WHAT THIS TASK INVOLVES: Write out exactly the lines below that run from the one containing "When to Seek Help" through the one containing "professional. However, therapy", both included, with no other lines.

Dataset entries
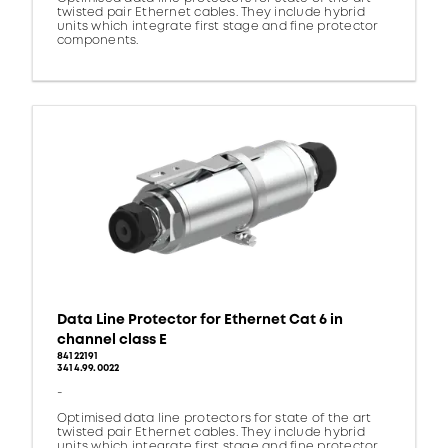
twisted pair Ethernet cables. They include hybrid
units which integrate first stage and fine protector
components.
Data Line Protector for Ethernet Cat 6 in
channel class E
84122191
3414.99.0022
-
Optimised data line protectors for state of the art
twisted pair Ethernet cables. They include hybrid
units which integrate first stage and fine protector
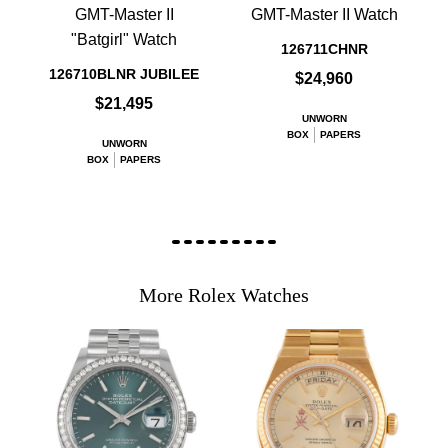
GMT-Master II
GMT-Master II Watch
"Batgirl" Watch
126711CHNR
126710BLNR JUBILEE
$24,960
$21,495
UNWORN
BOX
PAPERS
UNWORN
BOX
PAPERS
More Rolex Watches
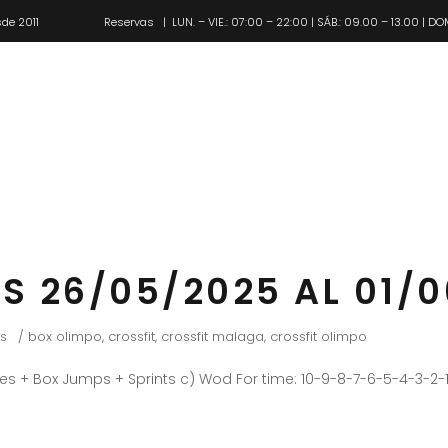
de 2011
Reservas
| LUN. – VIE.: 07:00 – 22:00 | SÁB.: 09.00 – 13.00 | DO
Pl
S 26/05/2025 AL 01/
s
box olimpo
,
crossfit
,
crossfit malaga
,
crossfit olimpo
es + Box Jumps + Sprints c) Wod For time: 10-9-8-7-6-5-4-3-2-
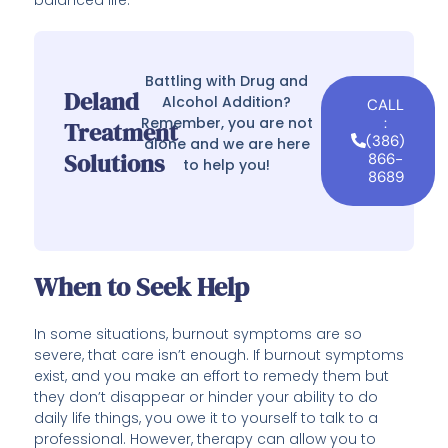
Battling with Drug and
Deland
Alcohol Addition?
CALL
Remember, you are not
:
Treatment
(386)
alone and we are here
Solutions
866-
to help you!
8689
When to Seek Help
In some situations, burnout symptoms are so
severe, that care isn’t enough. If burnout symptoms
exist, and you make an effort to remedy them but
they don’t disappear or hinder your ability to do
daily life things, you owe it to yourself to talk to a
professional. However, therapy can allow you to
==
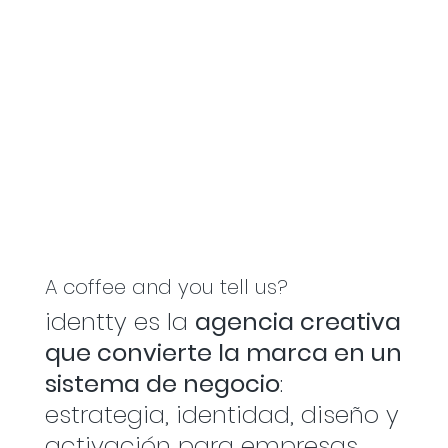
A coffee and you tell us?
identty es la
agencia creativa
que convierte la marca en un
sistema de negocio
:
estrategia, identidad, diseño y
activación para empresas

EXERCISE ANSWER:
When to Seek Help
In some situations, burnout symptoms are so
severe, that care isn’t enough. If burnout symptoms
exist, and you make an effort to remedy them but
they don’t disappear or hinder your ability to do
daily life things, you owe it to yourself to talk to a
professional. However, therapy can allow you to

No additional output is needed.